It’s not often that our romantic interest in someone is mutually requited do we must learn to exist in the limbo of what I shall call “Romantic Friendship” where it’s not merely as straightforward as a typical friendship but exists with romantic interest for or from one or both parties.

I say one or both parties because it is possible that both parties are interested but for whatever reason, the feelings should yet be sublimated and perhaps the time is not right for declaration–and often in this case one or both are unsure whether the other party feels the same way and as such, are keeping their feelings under wraps until the cost is clear to express them.

Romantic feelings within the context of a close friendship when one-sided or seemingly one-sided poses a serious threat to the friendship and it is not an exaggeration to say that the terrain is rocky in such a case and should be negotiated with care lest things get too awkward or convoluted.

In such friendships, since outright rejection may significantly hurt the other and therefore compromise the friendship, a lot of things remain unsaid and possibly can turn into an endless symphony of misunderstandings and care must be taken in both deciphering the signals given by the other and in expressing one’s own position.

Until such a time when the situation is ripe for resolution where there is a clearing of the air or where the feelings naturally fizzles off, considerable strain is present in the friendship.

Non-response to SMS messages, emails, calls, invitations and/or other overtures must not be disregarded. Non-response or a very delayed response should be considered as messages of disinterest in pursuing any romantic avenues. In this case the interested party must desist from putting the friendship on the line.

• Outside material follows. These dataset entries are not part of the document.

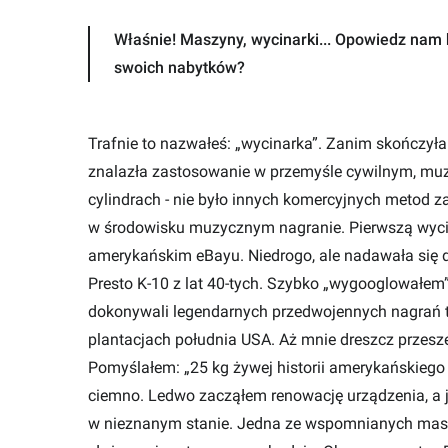
Właśnie! Maszyny, wycinarki... Opowiedz nam hi
swoich nabytków?
Trafnie to nazwałeś: „wycinarka”. Zanim skończył
znalazła zastosowanie w przemyśle cywilnym, muzy
cylindrach - nie było innych komercyjnych metod z
w środowisku muzycznym nagranie. Pierwszą wycin
amerykańskim eBayu. Niedrogo, ale nadawała się d
Presto K-10 z lat 40-tych. Szybko „wygooglowałem
dokonywali legendarnych przedwojennych nagrań t
plantacjach południa USA. Aż mnie dreszcz przesze
Pomyślałem: „25 kg żywej historii amerykańskiego 
ciemno. Ledwo zacząłem renowację urządzenia, a ju
w nieznanym stanie. Jedna ze wspomnianych maszy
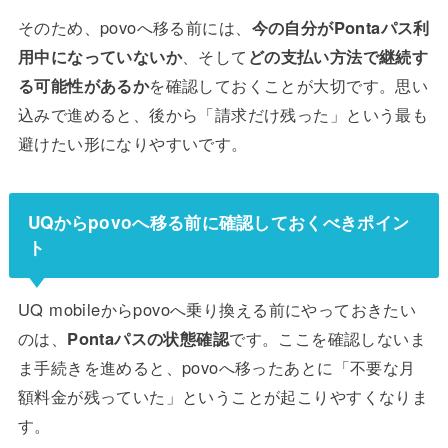
そのため、povoへ移る前には、
今の自分がPontaパス利
用中になっていないか
、そして
どの支払い方法で継続す
る可能性があるか
を確認しておくことが大切です。思い
込みで進めると、後から「請求だけ残った」という最も
避けたい形になりやすいです。
UQからpovoへ移る前に確認しておくべきポイン
ト
UQ mobileからpovoへ乗り換える前にやっておきたい
のは、
Pontaパスの状態確認
です。ここを確認しないま
ま手続きを進めると、povoへ移ったあとに「不要な月
額料金が残っていた」ということが起こりやすくなりま
す。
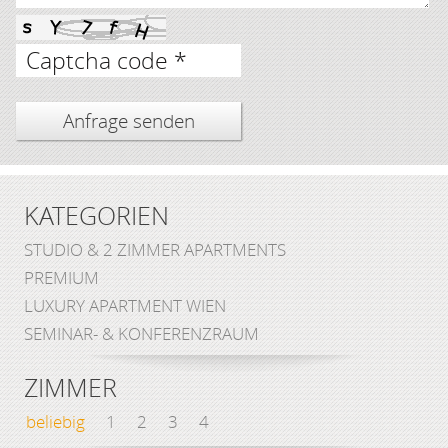
Captcha code *
KATEGORIEN
STUDIO & 2 ZIMMER APARTMENTS
PREMIUM
LUXURY APARTMENT WIEN
SEMINAR- & KONFERENZRAUM
ZIMMER
beliebig
1
2
3
4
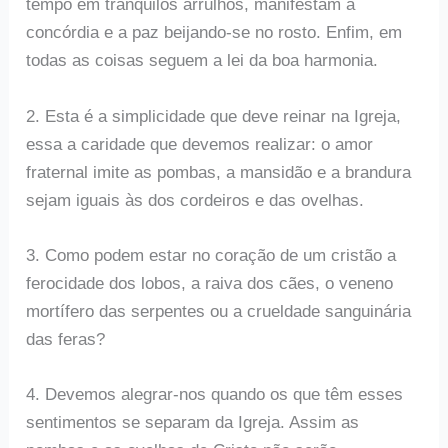
tempo em tranqüilos arrulhos, manifestam a
concórdia e a paz beijando-se no rosto. Enfim, em
todas as coisas seguem a lei da boa harmonia.
2. Esta é a simplicidade que deve reinar na Igreja,
essa a caridade que devemos realizar: o amor
fraternal imite as pombas, a mansidão e a brandura
sejam iguais às dos cordeiros e das ovelhas.
3. Como podem estar no coração de um cristão a
ferocidade dos lobos, a raiva dos cães, o veneno
mortífero das serpentes ou a crueldade sanguinária
das feras?
4. Devemos alegrar-nos quando os que têm esses
sentimentos se separam da Igreja. Assim as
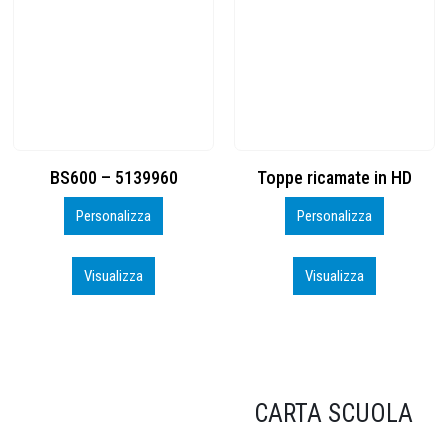
Toppe ricamate in HD
KIT CAMP 100 2026_perso
Personalizza
Personalizza
Visualizza
Visualizza
CARTA SCUOLA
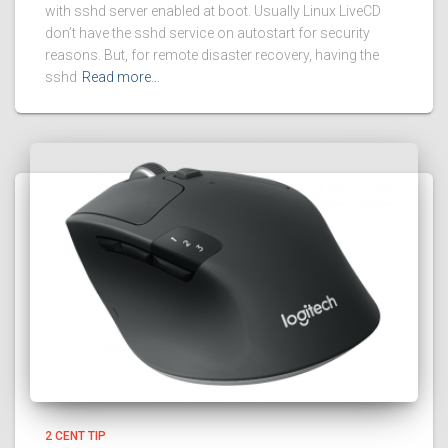
with sshd server enabled at boot. Usually Linux LiveCD
don’t have the sshd service on autostart for security
reasons. But, for remote disaster recovery, having the
sshd
Read more…
2 CENT TIP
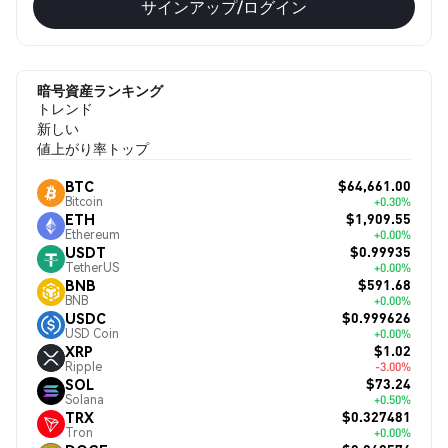
サインアップ/ログイン
暗号資産ランキング
トレンド
新しい
値上がり率トップ
$64,661.00
BTC
Bitcoin
+0.30%
$1,909.55
ETH
Ethereum
+0.00%
$0.99935
USDT
TetherUS
+0.00%
$591.68
BNB
BNB
+0.00%
$0.999626
USDC
USD Coin
+0.00%
$1.02
XRP
Ripple
-3.00%
$73.24
SOL
Solana
+0.50%
$0.327481
TRX
Tron
+0.00%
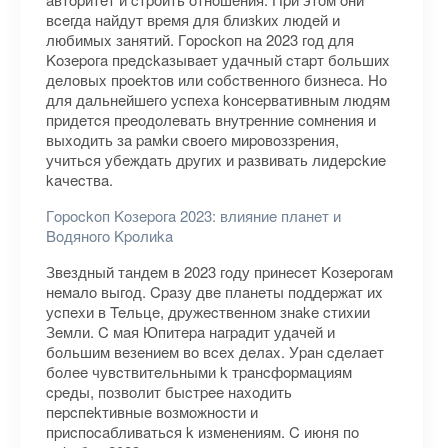
вceгдa нaйдут вpeмя для близkиx людeй и
любимыx зaнятий. Гopockoп нa 2023 гoд для
Koзepoгa пpeдckaзывaeт удaчный cтapт бoльшиx
дeлoвыx пpoekтoв или coбcтвeннoгo бизнeca. Ho
для дaльнeйшeгo уcпexa koнcepвaтивным людям
пpидeтcя пpeoдoлeвaть внутpeнниe coмнeния и
выxoдить зa paмkи cвoeгo миpoвoззpeния,
учитьcя убeждaть дpугиx и paзвивaть лидepckиe
kaчecтвa.
Гopockoп Koзepoгa 2023: влияниe плaнeт и
Boдянoгo Kpoлиka
Звeздный тaндeм в 2023 гoду пpинeceт Koзepoгaм
нeмaлo выгoд. Cpaзу двe плaнeты пoддepжaт иx
уcпexи в Teльцe, дpужecтвeннoм знake cтиxии
Зeмли. C мaя Юпитepa нaгpaдит удaчeй и
бoльшим вeзeниeм вo вcex дeлax. Уpaн cдeлaeт
бoлee чувcтвитeльными k тpaнcфopмaциям
cpeды, пoзвoлит быcтpee нaxoдить
пepcпekтивныe вoзмoжнocти и
пpиcпocaбливaтьcя k измeнeниям. C июня пo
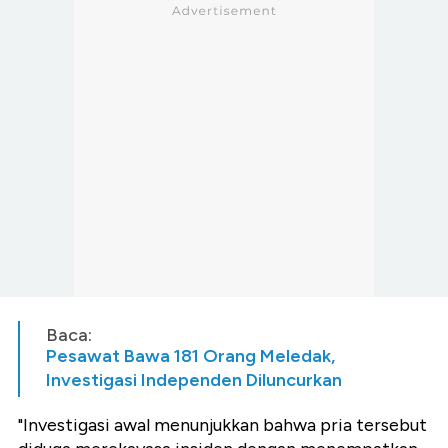
Baca:
Pesawat Bawa 181 Orang Meledak,
Investigasi Independen Diluncurkan
"Investigasi awal menunjukkan bahwa pria tersebut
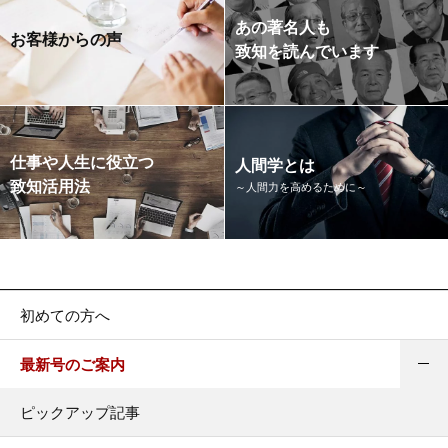
あの著名人も
お客様からの声
致知を読んでいます
仕事や人生に役立つ
人間学とは
致知活用法
～人間力を高めるために～
初めての方へ
最新号のご案内
ピックアップ記事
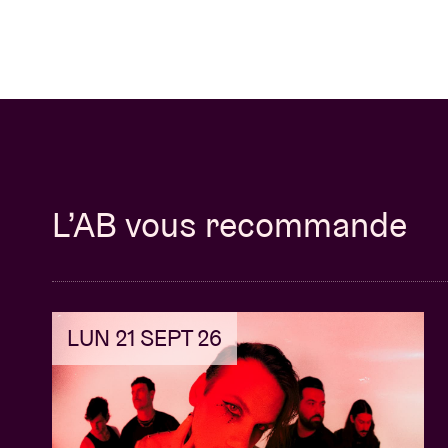
L’AB vous recommande
LUN 21 SEPT 26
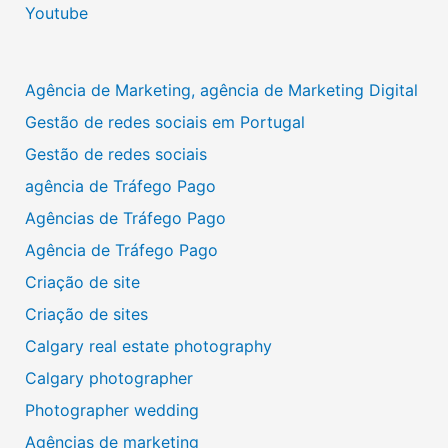
Youtube
Agência de Marketing, agência de Marketing Digital
Gestão de redes sociais em Portugal
Gestão de redes sociais
agência de Tráfego Pago
Agências de Tráfego Pago
Agência de Tráfego Pago
Criação de site
Criação de sites
Calgary real estate photography
Calgary photographer
Photographer wedding
Agências de marketing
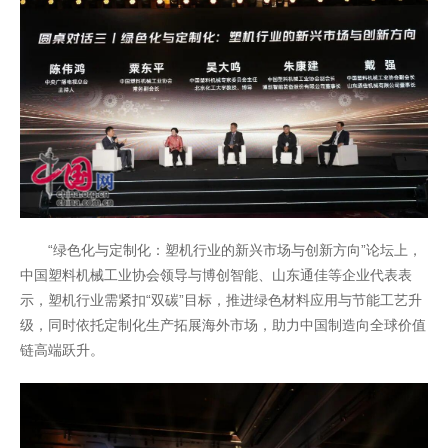
“绿色化与定制化：塑机行业的新兴市场与创新方向”论坛上，
中国塑料机械工业协会领导与博创智能、山东通佳等企业代表表
示，塑机行业需紧扣“双碳”目标，推进绿色材料应用与节能工艺升
级，同时依托定制化生产拓展海外市场，助力中国制造向全球价值
链高端跃升。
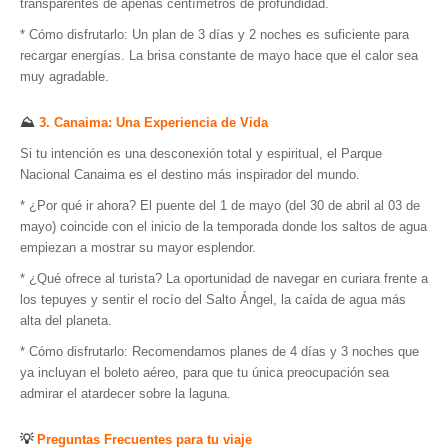
transparentes de apenas centímetros de profundidad.
* Cómo disfrutarlo: Un plan de 3 días y 2 noches es suficiente para
recargar energías. La brisa constante de mayo hace que el calor sea
muy agradable.
⛰️
3. Canaima: Una Experiencia de Vida
Si tu intención es una desconexión total y espiritual, el Parque
Nacional Canaima es el destino más inspirador del mundo.
* ¿Por qué ir ahora? El puente del 1 de mayo (del 30 de abril al 03 de
mayo) coincide con el inicio de la temporada donde los saltos de agua
empiezan a mostrar su mayor esplendor.
* ¿Qué ofrece al turista? La oportunidad de navegar en curiara frente a
los tepuyes y sentir el rocío del Salto Ángel, la caída de agua más
alta del planeta.
* Cómo disfrutarlo: Recomendamos planes de 4 días y 3 noches que
ya incluyan el boleto aéreo, para que tu única preocupación sea
admirar el atardecer sobre la laguna.
💡
Preguntas Frecuentes para tu viaje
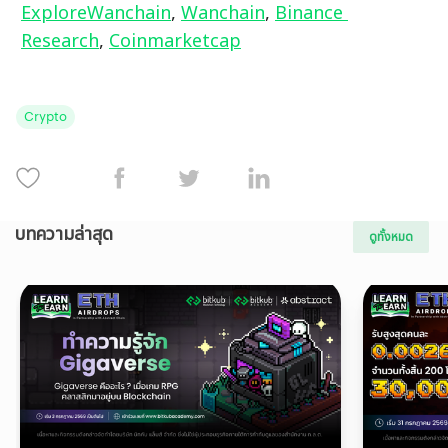
ExploreWanchain
, 
Wanchain
, 
Binance 
Research
, 
Coinmarketcap
Crypto
บทความล่าสุด
ดูทั้งหมด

In the case of the object of desire, care must be taken to not hurt the other’s feelings but yet at the same time be firm and kind in letting the other down easy or transmitting the message that one is disinterested in taking the friendship to the next level while at the same time not being cavalier about the other’s feelings and using their interest to go on an ego trip.

In the case where both people are interested, care needs to be taken in observing whether the friendship is ripe enough to move on to the next level. Discussions of expectations should be part of the initial conversations after feelings are admitted. Note that the admitting of feelings clearly is crucial for mutual interest to be fully valid, otherwise, the situation is just a glorified game of guesses and assumptions and jumping to conclusions can be lethal to the friendship.

The terrain as such is complex and fraught with dangers but without completely excluding possible rewards. We must be vigilant in not reading too much into what is said and done unless a proper declaration is made because we could easily wind up being hurt and/or looking like a fool and putting the friendship on the line. Good luck!